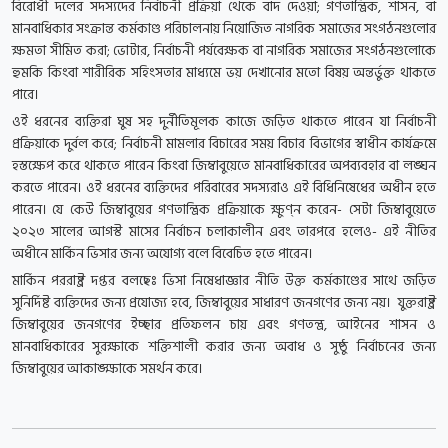
বিরোধী দলের সদস্যদের নির্বাচনী প্রক্রিয়া থেকে বাদ দেওয়া; গণতান্ত্রিক, শাসন, বা
মানবাধিকার সংক্রান্ত কর্মকাণ্ড পরিচালনায় নিয়োজিত নাগরিক সমাজের সংগঠনগুলোর
ক্ষমতা সীমিত করা; ভোটার, নির্বাচনী পর্যবেক্ষক বা নাগরিক সমাজের সংগঠনগুলোকে
হুমকি কিংবা শারীরিক সহিংসতার মাধ্যমে ভয় দেখানোর মতো বিষয় অন্তর্ভুক্ত থাকতে
পারে।
ওই ধরনের ব্যক্তিরা ঘুষ সহ দুর্নীতিমূলক কাজে জড়িত থাকতে পারেন যা নির্বাচনী
প্রক্রিয়াকে দুর্বল করে; নির্বাচনী মামলার বিচারের সময় বিচার বিভাগের স্বাধীন কার্যক্রমে
হস্তক্ষেপ করে থাকতে পারেন কিংবা জিম্বাবুয়েতে মানবাধিকারের অপব্যবহার বা লঙ্ঘন
করতে পারেন। ওই ধরনের ব্যক্তিদের পরিবারের সদস্যরাও এই বিধিনিষেধের অধীন হতে
পারেন। যে কেউ জিম্বাবুয়ের গণতান্ত্রিক প্রক্রিয়াকে ক্ষুণ্ন করেন- সেটা জিম্বাবুয়েতে
২০২৩ সালের আগস্ট মাসের নির্বাচন চলাকালীন এবং তারপরে হলেও- এই নীতির
অধীনে মার্কিন ভিসার জন্য অযোগ্য বলে বিবেচিত হতে পারেন।
মার্কিন পররাষ্ট্র দপ্তর বলছেঃ ভিসা নিষেধাজ্ঞার নীতি উক্ত কর্মকাণ্ডের সাথে জড়িত
সুনির্দিষ্ট ব্যক্তিদের জন্য প্রযোজ্য হবে, জিম্বাবুয়ের সাধারণ জনগণের জন্য নয়। যুক্তরাষ্ট্র
জিম্বাবুয়ের জনগণের ইচ্ছার প্রতিফলন চায় এবং গণতন্ত্র, আইনের শাসন ও
মানবাধিকারের সুরক্ষাকে শক্তিশালী করার জন্য অবাধ ও সুষ্ঠু নির্বাচনের জন্য
জিম্বাবুয়ের আকাঙ্ক্ষাকে সমর্থন করে।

□ □ □ □ □ □ □

What you should do: This exercise asks for an exact copy of the lines from the first one in the data through the line that contains "২০২৩ সালের আগস্ট", pictures excluded.

Task output:
বিরোধী দলের সদস্যদের নির্বাচনী প্রক্রিয়া থেকে বাদ দেওয়া; গণতান্ত্রিক, শাসন, বা
মানবাধিকার সংক্রান্ত কর্মকাণ্ড পরিচালনায় নিয়োজিত নাগরিক সমাজের সংগঠনগুলোর
ক্ষমতা সীমিত করা; ভোটার, নির্বাচনী পর্যবেক্ষক বা নাগরিক সমাজের সংগঠনগুলোকে
হুমকি কিংবা শারীরিক সহিংসতার মাধ্যমে ভয় দেখানোর মতো বিষয় অন্তর্ভুক্ত থাকতে
পারে।
ওই ধরনের ব্যক্তিরা ঘুষ সহ দুর্নীতিমূলক কাজে জড়িত থাকতে পারেন যা নির্বাচনী
প্রক্রিয়াকে দুর্বল করে; নির্বাচনী মামলার বিচারের সময় বিচার বিভাগের স্বাধীন কার্যক্রমে
হস্তক্ষেপ করে থাকতে পারেন কিংবা জিম্বাবুয়েতে মানবাধিকারের অপব্যবহার বা লঙ্ঘন
করতে পারেন। ওই ধরনের ব্যক্তিদের পরিবারের সদস্যরাও এই বিধিনিষেধের অধীন হতে
পারেন। যে কেউ জিম্বাবুয়ের গণতান্ত্রিক প্রক্রিয়াকে ক্ষুণ্ন করেন- সেটা জিম্বাবুয়েতে
২০২৩ সালের আগস্ট মাসের নির্বাচন চলাকালীন এবং তারপরে হলেও- এই নীতির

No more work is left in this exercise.